For security, we'll ignore the stupid comments made towards Rob. Obviously we all know about roles. The points are still valid. Using stored procedures and views give you better protection and finer control over how your data is accessed and manipulated. Even if you use a view instead of granting a login permission to a table, you still are limited in terms of how fine you can control access, and I've heard conflicting opinions on updating through views, so often folks grant modification permissions to the table itself. Using stored procedures gives you a very fine grain control over what users and roles can do, and you can quickly and easily revoke specific permissions if needed without affecting the rest of the applications' usage of the data.
Furthermore, arguing that you should use only views for fine-grained control throws you back into a management nightmare because then instead of having many stored procedures to maintain, you then have many views to maintain. The simple truth is that using stored procedures, with or without views, will give you finer control (better security) than the opposing position. At a bare minimum, you can see that you can use SQL roles (that Frans advocates) with or without stored procs, so using them as an argument in favor of in-line queries or against stored procs is faulty.

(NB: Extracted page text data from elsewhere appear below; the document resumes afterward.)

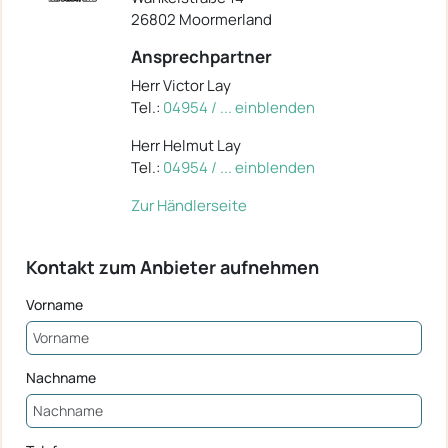
26802 Moormerland
Ansprechpartner
Herr Victor Lay
Tel.:
04954 / ... einblenden
Herr Helmut Lay
Tel.:
04954 / ... einblenden
Zur Händlerseite
Kontakt zum Anbieter aufnehmen
Vorname
Nachname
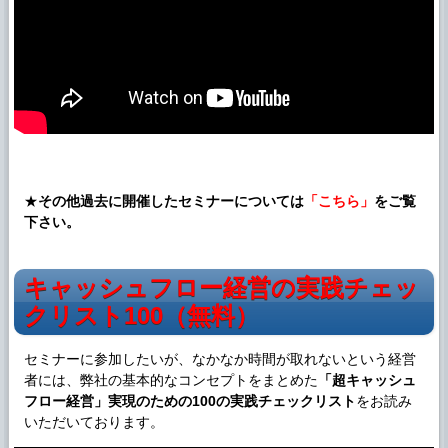
★
その他過去に開催したセミナーについては
「こちら」
をご覧
下さい。
キャッシュフロー経営の実践チェッ
クリスト100（無料）
セミナーに参加したいが、なかなか時間が取れないという経営
者には、弊社の基本的なコンセプトをまとめた
「超キャッシュ
フロー経営」
実現のための100の実践チェックリスト
をお読み
いただいております。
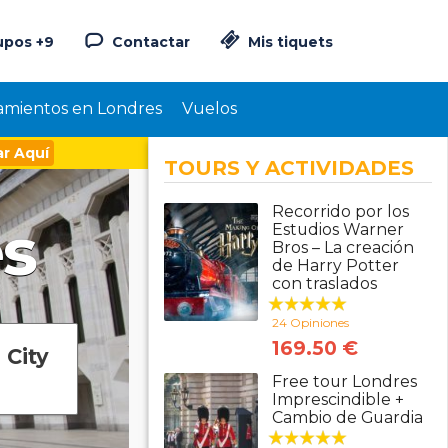
upos +9
Contactar
Mis tiquets
amientos en Londres
Vuelos
r Aquí
TOURS Y ACTIVIDADES
Recorrido por los
es
Estudios Warner
Bros – La creación
de Harry Potter
con traslados
24 Opiniones
169.50 €
 City
Free tour Londres
Imprescindible +
Cambio de Guardia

And as for recommending using stored procedures as a way to prevent injection attacks, one must understand the audience that Rob must deal with. These are typically the folks who do not know about or remember to use ADO.NET parameters, so recommending stored procedures is a guard against lazy developers (most of us) who would simply use concatenated T-SQL otherwise. Recommending stored procedures for this reason is entirely valid, though it is good to also point out that using parameters with in-line SQL is also a valid way to prevent such attacks.

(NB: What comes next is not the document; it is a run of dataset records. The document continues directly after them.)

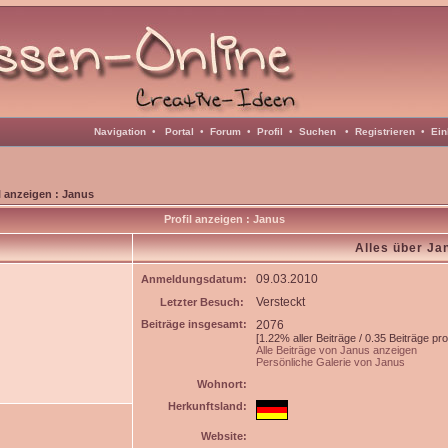
Navigation
•
Portal
•
Forum
•
Profil
•
Suchen
•
Registrieren
•
Ein
l anzeigen : Janus
Profil anzeigen : Janus
Alles über Ja
09.03.2010
Anmeldungsdatum:
Versteckt
Letzter Besuch:
Beiträge insgesamt:
2076
[1.22% aller Beiträge / 0.35 Beiträge pr
Alle Beiträge von Janus anzeigen
Persönliche Galerie von Janus
Wohnort:
Herkunftsland:
Website:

All-in-all, I would say whether or not you use stored procedures depends on your situation. There are some cases where it just might not make sense, such as tiny (in terms of amount of code and time to develop), single-developer projects, dynamic query-builders, and the like. But I would say for the vast majority of long-lived, “real-world” applications, especially on multi-developer teams with DBAs, you should use stored procedures for all the reasons given. In the short-run, it might make things go a bit slower, but in the long-run, you will have greater returns on your time invested.